Isolation and Characterization of Marine Caulobacters and Assessment of Their Potential for Genetic Experimentation

Nick Anast 1, John Smit 1,†,*
PMCID: PMC202545  PMID: 16347590

Abstract

A total of 25 marine caulobacters were isolated from littoral marine sources. Several aspects of their physiology and morphology were examined, as well as their suitability for genetic manipulation in laboratory cultivation. Caulobacters were readily isolated from all sources, including samples from areas containing pollution-related organic compounds. All isolates grew best in media containing seawater, but eight strains grew if sea salts were replaced with NaCl alone, three strains grew at 1/10 the normal sea salt concentration, and one isolate grew, albeit poorly, in freshwater medium. Of the marine isolates, 12 strains grew under anaerobic conditions, indicating that some caulobacters are not obligately aerobic bacteria, as they are currently categorized. Although some freshwater caulobacters are able to oxidize manganese, this capability was not found in these marine caulobacters.
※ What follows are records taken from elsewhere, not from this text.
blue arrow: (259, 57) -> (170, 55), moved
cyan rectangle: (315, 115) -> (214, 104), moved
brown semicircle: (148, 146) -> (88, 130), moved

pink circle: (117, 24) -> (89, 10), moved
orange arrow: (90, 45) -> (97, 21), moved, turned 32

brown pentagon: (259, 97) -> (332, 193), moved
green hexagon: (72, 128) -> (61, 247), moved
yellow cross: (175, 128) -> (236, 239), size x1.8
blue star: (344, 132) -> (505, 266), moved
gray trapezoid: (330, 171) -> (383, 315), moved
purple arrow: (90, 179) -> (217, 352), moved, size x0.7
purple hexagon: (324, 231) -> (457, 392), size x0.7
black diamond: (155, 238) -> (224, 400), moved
Of the marine isolates, 10 strains were resistant to mercury chloride concentrations 10- to 20-fold greater than that tolerated by sensitive bacteria. However, a mercury reductase gene comparable with that found in R100-type plasmids was not detected by gene hybridization. With respect to the potential for genetic experimentation, most strains grew rapidly (3- to 4-h generation time at 30°C), producing colonies on solid media in 2 to 3 days. The isolates were sensitive to antibiotics commonly used in recombinant DNA experiments, and spontaneous drug-resistant mutants were selectable. Conjugal transfer of plasmids from Escherichia coli to several marine caulobacters was demonstrated for four broad-host-range plasmid incompatibility groups, by using both self-transmissible plasmids and cloning-oriented plasmids that require a helper plasmid. Conjugal transfer of broad-host-range plasmids between freshwater and marine caulobacters was also demonstrated in both directions. Native plasmids of approximately 100- to 150-kilobase sizes were found in 2 of the 25 marine Caulobacter strains. The native plasmids were present in relatively high copy number and appeared stable in laboratory culture. In short, the marine caulobacters appeared appropriate as candidates for genetic manipulation and the expression of selected genes in the marine environment.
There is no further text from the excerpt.